_Supplied entries_.
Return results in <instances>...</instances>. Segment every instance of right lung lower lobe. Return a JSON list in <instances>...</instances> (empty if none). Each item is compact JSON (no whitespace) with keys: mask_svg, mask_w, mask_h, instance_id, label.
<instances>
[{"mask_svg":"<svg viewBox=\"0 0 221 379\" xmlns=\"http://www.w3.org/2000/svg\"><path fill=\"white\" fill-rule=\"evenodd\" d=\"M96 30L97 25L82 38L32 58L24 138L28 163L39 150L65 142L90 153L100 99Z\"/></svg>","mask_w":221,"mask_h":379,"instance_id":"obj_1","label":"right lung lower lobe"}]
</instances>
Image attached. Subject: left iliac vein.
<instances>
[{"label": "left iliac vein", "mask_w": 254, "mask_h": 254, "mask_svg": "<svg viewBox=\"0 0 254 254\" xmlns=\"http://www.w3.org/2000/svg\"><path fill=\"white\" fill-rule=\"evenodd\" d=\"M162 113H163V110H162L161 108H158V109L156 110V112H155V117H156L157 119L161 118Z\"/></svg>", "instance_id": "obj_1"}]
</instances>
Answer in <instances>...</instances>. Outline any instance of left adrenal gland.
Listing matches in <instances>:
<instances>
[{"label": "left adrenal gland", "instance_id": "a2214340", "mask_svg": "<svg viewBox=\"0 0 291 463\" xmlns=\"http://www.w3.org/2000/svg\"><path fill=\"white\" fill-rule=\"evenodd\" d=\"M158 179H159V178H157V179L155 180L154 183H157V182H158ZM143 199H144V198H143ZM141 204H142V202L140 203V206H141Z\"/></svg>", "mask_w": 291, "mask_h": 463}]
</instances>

---

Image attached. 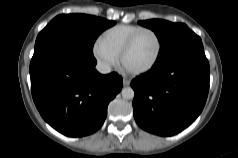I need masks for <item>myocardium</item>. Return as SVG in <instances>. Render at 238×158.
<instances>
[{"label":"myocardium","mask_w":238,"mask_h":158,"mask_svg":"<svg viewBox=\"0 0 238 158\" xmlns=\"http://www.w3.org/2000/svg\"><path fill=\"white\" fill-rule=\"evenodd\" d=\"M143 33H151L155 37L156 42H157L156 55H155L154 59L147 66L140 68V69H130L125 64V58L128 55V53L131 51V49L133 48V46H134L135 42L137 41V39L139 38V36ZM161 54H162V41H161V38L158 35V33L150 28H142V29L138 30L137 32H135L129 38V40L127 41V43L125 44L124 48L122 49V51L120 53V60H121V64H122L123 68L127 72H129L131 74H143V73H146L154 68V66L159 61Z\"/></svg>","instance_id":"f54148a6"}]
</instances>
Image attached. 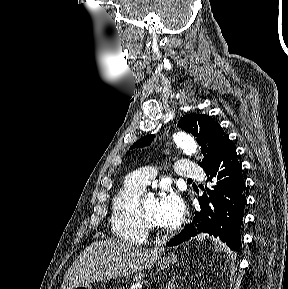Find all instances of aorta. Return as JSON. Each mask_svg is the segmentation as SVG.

...

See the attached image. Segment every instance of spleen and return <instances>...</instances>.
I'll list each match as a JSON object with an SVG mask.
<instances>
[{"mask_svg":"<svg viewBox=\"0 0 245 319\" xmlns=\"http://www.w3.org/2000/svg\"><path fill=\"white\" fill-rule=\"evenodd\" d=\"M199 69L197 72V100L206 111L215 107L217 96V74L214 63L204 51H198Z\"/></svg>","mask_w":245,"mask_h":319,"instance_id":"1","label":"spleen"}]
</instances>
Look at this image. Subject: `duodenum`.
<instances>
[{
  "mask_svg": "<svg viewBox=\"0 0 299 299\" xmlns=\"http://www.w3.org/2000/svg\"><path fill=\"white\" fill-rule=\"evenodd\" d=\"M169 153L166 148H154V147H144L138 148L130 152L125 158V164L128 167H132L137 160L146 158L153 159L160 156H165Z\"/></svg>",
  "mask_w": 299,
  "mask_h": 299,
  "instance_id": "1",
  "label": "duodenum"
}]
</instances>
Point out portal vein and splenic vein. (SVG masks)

_Problem to solve_.
The lines to extract from the data above begin with the line containing "See the attached" and end with the line containing "Point out portal". Extract them exactly, including both.

_Answer to the exercise_.
See the attached image. Segment every instance of spleen and return <instances>...</instances>.
I'll list each match as a JSON object with an SVG mask.
<instances>
[{"mask_svg":"<svg viewBox=\"0 0 245 319\" xmlns=\"http://www.w3.org/2000/svg\"><path fill=\"white\" fill-rule=\"evenodd\" d=\"M199 69L197 72V100L206 111L215 107L217 96V74L214 63L204 51H198Z\"/></svg>","mask_w":245,"mask_h":319,"instance_id":"1","label":"spleen"}]
</instances>
Look at this image. Subject: `duodenum`.
<instances>
[{
  "mask_svg": "<svg viewBox=\"0 0 299 299\" xmlns=\"http://www.w3.org/2000/svg\"><path fill=\"white\" fill-rule=\"evenodd\" d=\"M169 153L166 148H154V147H144L138 148L130 152L125 158V164L128 167H132L137 160L146 158L153 159L160 156H165Z\"/></svg>",
  "mask_w": 299,
  "mask_h": 299,
  "instance_id": "1",
  "label": "duodenum"
}]
</instances>
Point out portal vein and splenic vein. (SVG masks)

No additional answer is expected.